そして始まる虹色の日々
(いち)
サチと料亭で二人で話した数日後、荷物をまとめた彼女は再度屯所の門をくぐった。
「出ていったり、戻ってきたり、忙しなくて申し訳ありません」
局長の部屋で頭を下げたサチに、近藤サンも土方サンも咎めるどころか「よく帰ってきてくれた」と笑顔を見せた。
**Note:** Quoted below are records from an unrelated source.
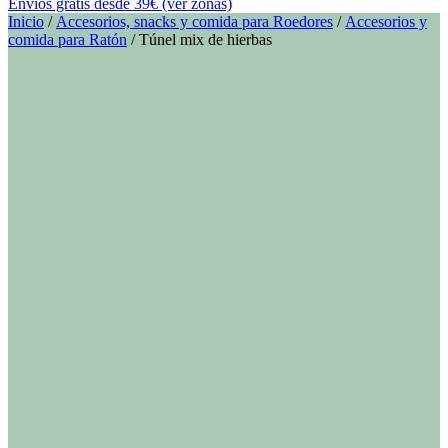
Envíos gratis desde 39€ (ver zonas)
Inicio
/
Accesorios, snacks y comida para Roedores
/
Accesorios y
comida para Ratón
/ Túnel mix de hierbas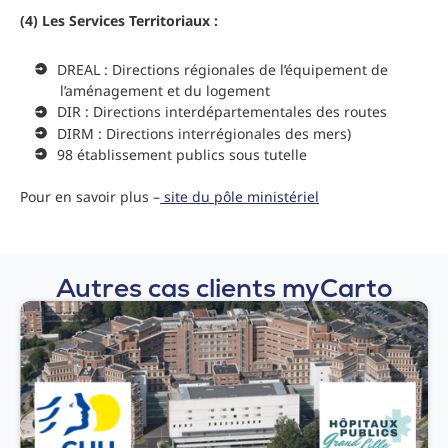
(4) Les Services Territoriaux :
DREAL : Directions régionales de l’équipement de
l’aménagement et du logement
DIR : Directions interdépartementales des routes
DIRM : Directions interrégionales des mers)
98 établissement publics sous tutelle
Pour en savoir plus –
site du pôle ministériel
Autres cas clients
myCarto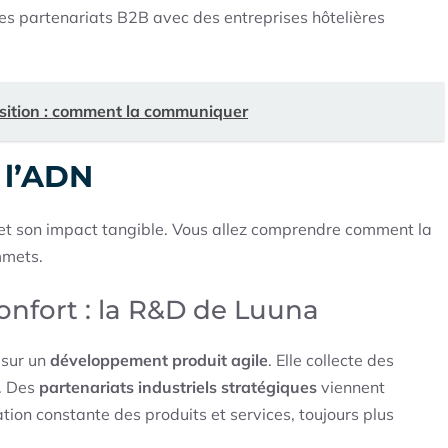
es partenariats B2B avec des entreprises hôtelières
sition : comment la communiquer
 l’ADN
 et son impact tangible. Vous allez comprendre comment la
mmets.
onfort : la R&D de Luuna
 sur un
développement produit agile
. Elle collecte des
s. Des
partenariats industriels stratégiques
viennent
ation constante des produits et services, toujours plus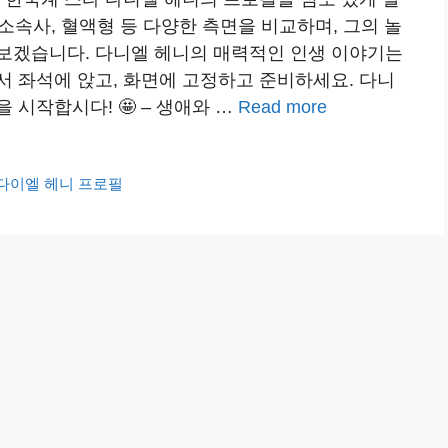
 소속사, 혈액형 등 다양한 측면을 비교하며, 그의 놀
보겠습니다. 다니엘 헤니의 매력적인 인생 이야기는
서 좌석에 앉고, 화면에 고정하고 준비하세요. 다니
시작합시다! 🤩 – 생애와 …
Read more
 다이엘 헤니 프로필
近藤サンがサチから渡された手紙に目を通して、明るく笑う。
そしてサチの頭を優しく撫でた。
「お父上も、元気になって良かったですな」
「お、恐れ入ります…。もともとそこまで大病だったわけではないようで、…その、話を盛って文を認(したた)めて、あった、みたいで…えぇと…」
「なら良かったじゃねぇか。 心配かけさせられたのは癪かもしれな…、いや、俺達は別に迷惑と思ってないからそんな顔するな…」
「し、しかし…」
「まぁまぁ、サチ君、大事でなかった事は喜ばしい事ですぞ? なら、素直に喜ばなくては!」
な、と嗜めるように、にっこりと笑った局長。
その言葉を聞いて、サチはやっと微笑んだ。
「先に荷物を部屋に置いてくるといいですな。他の隊士達も、サチ君が帰ってくるのを待ってましたぞ」と、局長にそう言われ、私とサチは局長のいる部屋を後にした。
荷物を抱えて歩き出したサチ。
私はそんなサチを追い掛けて声をかけた。
「荷物、持つっスよ」
「だ、大丈夫ですよ、そこまで重くないですし…」
「…両腕で持つのがやっと、のように見えるんスけど?」
「うっ…。 い、いえ、そんなことないですし、私の荷物ですから平気で…あっ」
「…結構な重さっスけど、これ…。 これは私が運ぶから、ゆっくり部屋に戻るっスよ」
でも、と渋るサチを置いて、サチが以前に使っていた部屋へと続く廊下を進む。
唇を尖らせた彼女は、私の横につくとゆったりと歩き進んだ。
「ぅあ、あり、がとう、ございます」
「ふふ、どういたしまして」
パタパタと、私の足音に重なる軽い音。
それはまるで囁きあって会話を重ねているような、そんな風に感じた。
嬉しくて頬が緩む。面をつけているので、このだらしなく緩んだ表情も、誰の目にも止まらないだろう。
そう思ったのだけれど、サチには違ったようだ。
「山崎さん、嬉しそうですね」
「…そうっスか?」
「はい。お顔は見えないけれど、楽しそうに笑ってくださっているように感じます。 あ…見当外れ、でしたでしょうか…?」
すみません、と言いかけたサチを制し、両腕で持っていた荷物を片腕に抱え直す。
不思議がるサチの手を取り、私はしっかりと指を絡めた。
肩を跳ねさせて赤面する彼女が可愛らしくて、思わず目を細める。
それが声に出ていたようで、「わ、笑わないでください」と微かに涙が浮かぶ目で睨まれた。
「サチは、本当に可愛いっスね」
「かっ…、かかかからかうのは、やめ、て、ください……っ」
「からかってなんかないんスけどね…。まぁ、また倒れられたら大変だし、ここいらで黙っておくっス」
それこそからかうように言えば、サチは神妙な顔で「その節は大変なご迷惑を…」と言葉を濁した。
真面目すぎるサチの様子に、おかしくなってしまう。
本当に、退屈させてはくれない人だ。
「私が嬉しそうだと感じてくれた、その事実が嬉しいっスよ」
「…え?えっと、さっきのは、当たっていたんですね」
「ええ。しっかりと当たってたっス」
そう言えば、サチは安心して微笑んで見せた。良かった、と独り言のように呟いて、繋がれた五指を握り返す。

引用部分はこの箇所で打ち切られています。